Am Morgen dann hatte ich Zeit, mir nochmal das Meer anzuschauen. Ich kam nämlich nicht an das Motorrad. Es war ja eingeschlossen … (aber die Hunde waren weiterhin erfreut, mich zu sehen). Spannend war dann auch ein kleines Rudel Straßenhunde, dass wie abgesprochen aus dem morgendlichen dreier-K (Kaffee, Kippe, Ka**en) zumindest Nummer 3 in gemeinschaftlicher Runde unten am Strand vollzog. Der größte der Gruppe hat mir gegenüber einen ziemlichen Lauten gemacht. Ich bin dann auf ihn zu und hab ihm mal klar gemacht, was ich davon halte. Halbwegs freundlich aber doch recht verbindlich. Darauf hin hat er abgedreht. Das ist mir aber schön öfter aufgefallen. Auch die Kollegen, die auf das Motorrad gestürmt kommen, drehen in der Regel eingeschüchtert ab, wenn man anhält und mal ein paar klare Worte loslässt. Aber der große Kollege aus dem Rudel kam dann einen Moment später ganz zielgerichtet auf mich zu und hat kurz Geschnappt. Kein wirklicher Versuch zu beißen (denke ich), sondern eher so ein “Du Blödmann!”.

Wie auch immer, mein Motorrad also eingeschlossen und der Eingang von dem “Hotel” mit einem zusätzlichen Gitter verschlossen. Also die Telefonnummer (hier sind alle via Whatsapp erreichbar) draußen auf der Wand eingegeben – nichts. Dann die Internetadresse draußen auf der Wand eingegeben – “diese Seite ist nicht verfügbar”. Nach längerem Hin- und Herüberlegen habe ich dann noch eine Gegensprechanlage an der zweiten Tür (hinter dem Gitter) gesehen. Also Besen aus meiner Suite geholt und durch die Gitterstäbe auf den Klingelknopf – nichts. Nochmal – nichts. Tadelloser Zustand! Nagut, ein paar Mal den Besen durch das Gitter gegen die Tür gerammt und siehe da, sofort kam jemand.

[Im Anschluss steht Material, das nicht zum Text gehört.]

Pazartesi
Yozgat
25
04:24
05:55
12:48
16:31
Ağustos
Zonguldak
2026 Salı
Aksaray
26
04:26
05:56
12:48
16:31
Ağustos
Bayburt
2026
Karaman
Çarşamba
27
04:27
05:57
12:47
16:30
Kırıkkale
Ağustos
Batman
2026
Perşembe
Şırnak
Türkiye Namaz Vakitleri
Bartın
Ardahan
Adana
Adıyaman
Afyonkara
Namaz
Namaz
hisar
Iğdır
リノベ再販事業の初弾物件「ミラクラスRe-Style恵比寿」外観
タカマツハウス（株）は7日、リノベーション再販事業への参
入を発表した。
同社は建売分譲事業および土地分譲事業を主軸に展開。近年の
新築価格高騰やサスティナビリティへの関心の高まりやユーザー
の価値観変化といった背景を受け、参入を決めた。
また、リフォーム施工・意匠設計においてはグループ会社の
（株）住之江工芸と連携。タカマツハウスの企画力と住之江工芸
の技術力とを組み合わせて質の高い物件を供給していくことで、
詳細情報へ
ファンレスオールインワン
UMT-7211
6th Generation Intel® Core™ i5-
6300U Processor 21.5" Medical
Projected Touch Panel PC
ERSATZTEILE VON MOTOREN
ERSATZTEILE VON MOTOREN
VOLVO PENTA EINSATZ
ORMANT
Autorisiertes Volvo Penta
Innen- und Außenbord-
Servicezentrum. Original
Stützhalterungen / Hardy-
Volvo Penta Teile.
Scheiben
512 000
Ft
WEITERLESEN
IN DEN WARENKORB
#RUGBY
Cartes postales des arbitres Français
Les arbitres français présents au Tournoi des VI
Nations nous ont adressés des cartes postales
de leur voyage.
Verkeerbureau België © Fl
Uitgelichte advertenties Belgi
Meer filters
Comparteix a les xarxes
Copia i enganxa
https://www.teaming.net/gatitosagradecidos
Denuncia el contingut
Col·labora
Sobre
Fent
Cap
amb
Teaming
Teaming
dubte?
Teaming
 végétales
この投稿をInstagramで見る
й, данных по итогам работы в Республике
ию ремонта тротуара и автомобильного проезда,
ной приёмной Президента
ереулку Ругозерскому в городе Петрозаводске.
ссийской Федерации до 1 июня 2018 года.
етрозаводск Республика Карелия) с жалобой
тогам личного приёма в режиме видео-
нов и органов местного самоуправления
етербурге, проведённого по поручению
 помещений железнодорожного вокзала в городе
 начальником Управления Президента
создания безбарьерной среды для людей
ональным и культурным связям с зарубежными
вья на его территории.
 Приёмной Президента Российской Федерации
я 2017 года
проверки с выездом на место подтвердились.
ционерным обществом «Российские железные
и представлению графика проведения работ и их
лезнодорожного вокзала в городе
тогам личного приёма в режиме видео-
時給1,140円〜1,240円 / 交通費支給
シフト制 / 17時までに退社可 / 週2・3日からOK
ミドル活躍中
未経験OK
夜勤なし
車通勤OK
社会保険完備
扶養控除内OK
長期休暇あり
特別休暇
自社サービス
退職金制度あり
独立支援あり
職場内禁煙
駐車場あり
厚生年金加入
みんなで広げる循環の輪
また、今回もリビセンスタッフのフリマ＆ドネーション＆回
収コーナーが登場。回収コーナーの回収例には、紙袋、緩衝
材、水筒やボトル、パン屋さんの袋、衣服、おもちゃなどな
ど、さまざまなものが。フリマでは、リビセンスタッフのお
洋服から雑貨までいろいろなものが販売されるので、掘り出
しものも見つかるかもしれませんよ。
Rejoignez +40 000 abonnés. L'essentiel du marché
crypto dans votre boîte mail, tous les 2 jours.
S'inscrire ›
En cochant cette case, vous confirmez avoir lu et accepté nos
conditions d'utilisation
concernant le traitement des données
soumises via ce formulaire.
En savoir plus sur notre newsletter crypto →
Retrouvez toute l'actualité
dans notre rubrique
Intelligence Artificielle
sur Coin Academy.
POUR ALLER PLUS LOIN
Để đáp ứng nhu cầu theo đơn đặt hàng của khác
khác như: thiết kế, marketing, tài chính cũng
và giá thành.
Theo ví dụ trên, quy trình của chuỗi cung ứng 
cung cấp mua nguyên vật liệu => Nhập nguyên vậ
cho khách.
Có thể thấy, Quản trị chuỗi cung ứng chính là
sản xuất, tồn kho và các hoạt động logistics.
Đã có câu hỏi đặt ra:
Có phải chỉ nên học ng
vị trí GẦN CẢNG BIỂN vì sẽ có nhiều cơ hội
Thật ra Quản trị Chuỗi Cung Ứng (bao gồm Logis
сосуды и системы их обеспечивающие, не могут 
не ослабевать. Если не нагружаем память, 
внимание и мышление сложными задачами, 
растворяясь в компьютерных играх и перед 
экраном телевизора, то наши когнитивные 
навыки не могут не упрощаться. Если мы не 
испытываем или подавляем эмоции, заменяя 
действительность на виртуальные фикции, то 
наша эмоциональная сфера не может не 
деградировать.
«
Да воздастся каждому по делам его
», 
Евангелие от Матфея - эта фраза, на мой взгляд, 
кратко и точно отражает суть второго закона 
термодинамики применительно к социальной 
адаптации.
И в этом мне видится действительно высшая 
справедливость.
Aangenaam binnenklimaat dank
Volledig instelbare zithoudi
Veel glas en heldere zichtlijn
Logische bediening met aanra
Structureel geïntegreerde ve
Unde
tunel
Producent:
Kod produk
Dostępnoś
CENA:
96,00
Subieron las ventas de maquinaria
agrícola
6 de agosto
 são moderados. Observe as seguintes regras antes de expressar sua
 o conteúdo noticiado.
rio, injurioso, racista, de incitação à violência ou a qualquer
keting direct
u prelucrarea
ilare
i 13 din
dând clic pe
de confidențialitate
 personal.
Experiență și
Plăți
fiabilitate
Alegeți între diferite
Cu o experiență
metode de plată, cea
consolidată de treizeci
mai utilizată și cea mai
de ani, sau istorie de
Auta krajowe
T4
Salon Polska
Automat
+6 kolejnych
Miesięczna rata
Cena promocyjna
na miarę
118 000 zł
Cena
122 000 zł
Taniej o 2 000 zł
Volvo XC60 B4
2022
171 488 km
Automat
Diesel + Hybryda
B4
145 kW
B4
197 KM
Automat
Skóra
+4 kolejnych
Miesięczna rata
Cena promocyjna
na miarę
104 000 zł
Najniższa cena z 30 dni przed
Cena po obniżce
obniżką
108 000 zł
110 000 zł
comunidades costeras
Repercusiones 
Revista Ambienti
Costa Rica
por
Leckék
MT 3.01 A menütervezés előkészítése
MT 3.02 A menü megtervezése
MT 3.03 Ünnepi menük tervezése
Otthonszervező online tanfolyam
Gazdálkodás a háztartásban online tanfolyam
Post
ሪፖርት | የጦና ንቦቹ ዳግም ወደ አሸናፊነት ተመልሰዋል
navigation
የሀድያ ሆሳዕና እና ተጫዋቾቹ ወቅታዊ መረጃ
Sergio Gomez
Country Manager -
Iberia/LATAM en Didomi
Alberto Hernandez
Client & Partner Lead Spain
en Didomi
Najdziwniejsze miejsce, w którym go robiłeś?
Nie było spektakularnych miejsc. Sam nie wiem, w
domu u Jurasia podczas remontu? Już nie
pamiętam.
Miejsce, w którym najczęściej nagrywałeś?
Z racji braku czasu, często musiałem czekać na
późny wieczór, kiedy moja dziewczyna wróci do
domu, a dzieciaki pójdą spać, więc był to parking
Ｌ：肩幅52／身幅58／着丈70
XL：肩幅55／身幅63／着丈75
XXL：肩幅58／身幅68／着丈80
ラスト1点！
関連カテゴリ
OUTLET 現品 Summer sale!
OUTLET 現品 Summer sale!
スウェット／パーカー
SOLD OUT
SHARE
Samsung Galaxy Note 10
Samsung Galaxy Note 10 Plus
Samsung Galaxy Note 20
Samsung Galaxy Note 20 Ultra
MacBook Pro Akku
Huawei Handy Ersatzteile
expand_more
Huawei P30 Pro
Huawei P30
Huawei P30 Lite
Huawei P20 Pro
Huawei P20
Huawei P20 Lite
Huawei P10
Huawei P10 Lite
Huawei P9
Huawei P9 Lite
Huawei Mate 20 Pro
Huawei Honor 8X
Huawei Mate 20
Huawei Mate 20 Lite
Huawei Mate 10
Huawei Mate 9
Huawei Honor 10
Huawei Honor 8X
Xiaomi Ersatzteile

Motorrad beladen und auf nach Norden.

Der Weg war dann relativ unspektakulär, wobei ich mir für die dann knapp 500 km überlegt habe, doch ganz normal Autobahn zu fahren. Da gab es auf dem ganzen Stück (in meine Richtung) lediglich eine Kontrolle und die war relativ unproblematisch. Auf die Frage, wo ich denn hinmöchte sage ich jetzt immer nur noch “Arica, frontera”. Also oben an die Grenze nach Peru. Ein Blick auf mein beladenes Motorrad scheint da irgendwie Sinn zu ergeben. Daumen gedrückt, dass das so bleibt. Ein paar Wagen vor mir war jemand, der beispielsweise wieder umdrehen musste.

Überhaupt sind auch diese Kontrollen ganz witzig. Das ist immer eine Kombination aus Leuten vom Militär – in der Regel junge Typen mit Maschinengewehr – und Leuten von der Regierung, Gesundheitsamt oder sowas in der Art – in der Regel junge Mädels. Wer hat das Sagen? Naklar die Mädels 😉

Schließlich bin ich dann irgendwann ca. 40 km südlich von La Serena auf einem Campingplatz angekommen. Zu meinem Glück hatte der mehr oder weniger offen. Somit bin ich endlich wieder draußen, relativ nahe am Meer. Der Sand wird hier offensichtlich heller, siehe unten:

Die Temperaturen sind soweit okay, ca. 16 Grad und aktuell ein wenig Regen. Schauen wir mal, wie sich das die nächsten Tage so entwickelt. Auf jedenfall ist es nett, wieder das Rauschen des Meeres im Ohr zu haben und einfach “draußen” zu sein. Das war so ja auch mal der ursprüngliche Plan.

Gestern Abend habe ich mich dann noch ein wenig mit Carlos zusammengesetzt, ein kleines Feuerchen gemacht und mich bei Cerveza mit ihm unterhalten. Carlos ist hier so eine Art Dauerhausmeister. Er ist 32 Jahre alt, stammt aus Venezuela und ist vor ca. 1 1/2 Jahren raus aus Venezuela, zuerst nach Peru und mittlerweile hier in Chile. Carlos hat einen Bachelor oder Master in Business Administration und arbeitet jetzt auf einem Campingplatz als Hausmeister. Er hat mir Fotos von sich gezeigt. Vor den stärkeren Auswirkungen der Krise sah er eher aus wie ein “Carlos”, also relativ propper, während den Auswirkungen war er ziemlich runtergemagert, wir kennen solchen Fotos aus Deutschland aus den 40ern des letzten Jahrhunderts … und mittlerweile hier schaut er ganz normal aus. Er kann hier auf dem Platz wohnen und ist vorerst versorgt, arbeitet aber aktuell an Plänen, wie es für ihn wieder weitergehen kann. Zumal ihm hier sein aktueller Chef wohl auch relativ häufig klar macht, wer Chef ist und wer Ausländer.

Vorhin vor dem Regen hatte ich noch die Idee, mal ein Handtuch aufzuhängen. Die horizontale Lage durch den ziemlich motivierten Wind hat mich dann aber doch davon abgehalten, das da hängen zu lassen …

Soweit die Eindrücke. Schauen wir mal, wie das so weitergeht.